Match com Samantha. O dedo da mulher de 29 anos deslizou para a direita na tela. Fagulha de conexão transformada em rede neural com a correspondência de curtidas. No perfil: “Busco algo casual no momento, mas com conexão e respeito. Zero joguinhos. Vamos direto ao ponto: um chope é mais a minha vibe do que semanas de texting”.
Vieram outras. Bruna, Sofia, Sara. Match! A aprovação que Fabrício ansiava para se sentir melhor, já que, indefectivelmente, é mais cômodo, rápido e prazeroso despertar o interesse de alguém, ser validado, do que tentar revolver as próprias lutas internas. E Fabrício tinha muitas.
Chegado o momento de se comunicar, com mais contenção ou ousadia, ele não sabia. Decidiu pelo comum, ao arroz e feijão da conquista amorosa.
— Oi, boa noite! Tudo bem? — perguntou Fabrício a Samantha, a do “algo casual”, no primeiro contato, com uma conversinha de elevador ou ponto de ônibus, aparentemente despretensiosa.
O ser desejado, descrito em um like que se traduzia em autorização para iniciar um diálogo e uma nova conquista, era a prova concreta de que Fabrício tinha valor, de que existia para alguém.
A oportunidade de projetar no outro, na lista de conquistas do aplicativo, a fantasia de que essa pessoa o completaria naquele instante. Embora fosse um saco sem fundo, onde tudo que entra não é capaz de preencher.
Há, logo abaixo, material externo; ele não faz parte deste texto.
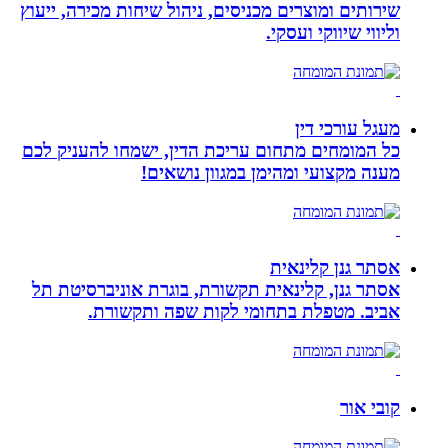
שירותים ומוצרים מכניסים, ניהול שיחות מכירה, ייעוץ
וליווי שיווקי ועסקי.
מעגל עורכי דין
כל המומחים מתחום עריכת הדין, ישמחו להעניק לכם
מענה מקצועי ומהימן במגוון נושאים!
אסתר גנן קלינאית
אסתר גנן, קלינאית תקשורת, בוגרת אוניברסיטת תל
אביב. מטפלת בתחומי לקות שפה ותקשורת.
קובי אור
Objetos de derivação da ansiedade, da “síndrome da urgência”, dos vícios emocionais, da dependência, da insatisfação, da baixa autoestima, da insegurança, da culpa ou da vergonha de Fabrício. Uma série de sintomas desgastantes que se tornaram crônicos com a fuga, a anestesia e o não reconhecimento.
Comportamentos de Fabrício que não são e nunca foram as causas do problema, mas sim tentativas falhas de solução desse vazio, uma experiência real e angustiante de uma espalhafatosa falta estrutural no psiquismo.
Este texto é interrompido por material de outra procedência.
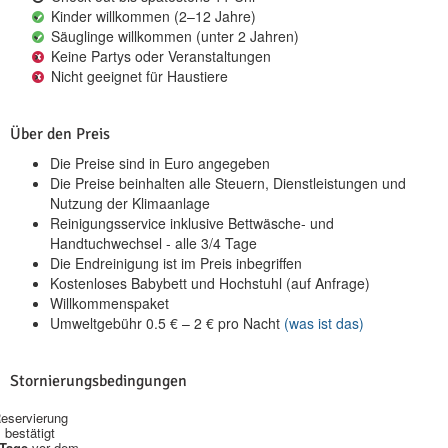
Kinder willkommen (2–12 Jahre)
Säuglinge willkommen (unter 2 Jahren)
Keine Partys oder Veranstaltungen
Nicht geeignet für Haustiere
Über den Preis
Die Preise sind in Euro angegeben
Die Preise beinhalten alle Steuern, Dienstleistungen und
Nutzung der Klimaanlage
Reinigungsservice inklusive Bettwäsche- und
Handtuchwechsel - alle 3/4 Tage
Die Endreinigung ist im Preis inbegriffen
Kostenloses Babybett und Hochstuhl (auf Anfrage)
Willkommenspaket
Umweltgebühr
0.5
€
–
2
€
pro Nacht
(was ist das)
Stornierungsbedingungen
eservierung
bestätigt
 Tage
vor dem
As manobras dos próprios desejos faziam de Fabrício, sem ele ao menos ter consciência disso, refém da necessidade desesperada de um preenchimento imediato e de pertencimento. Cada like tinha o efeito de uma substância que entrava na rede sanguínea com um reforço que dizia: “Você é desejável, importante, válido”. Uma colagem de fragmentos da aprovação alheia. E uma via-crúcis na tela do celular.
A luta interna é inconsciente e os confrontos consigo mesmo são desconfortáveis, isto é certo. A conversa racional consigo mesmo é como enfrentar um carrasco. É um trabalho doloroso e não gera, de início, sensações de prazer.
A diferença é que a validação alheia sustenta a fantasia de que podemos ser “completos”, e quando encontrarmos a aprovação certa, nos sentimos bem. Fabrício buscava e se deparava com essa realidade aparentemente aconchegante. A validação interna exige o luto da completude e a aceitação de que somos seres desejantes, com falta, e que nossa tarefa não é preencher o vazio, mas construir uma vida significativa ao redor dele, aprendendo a suportá-lo e canalizá-lo de forma criativa. Saúde mental.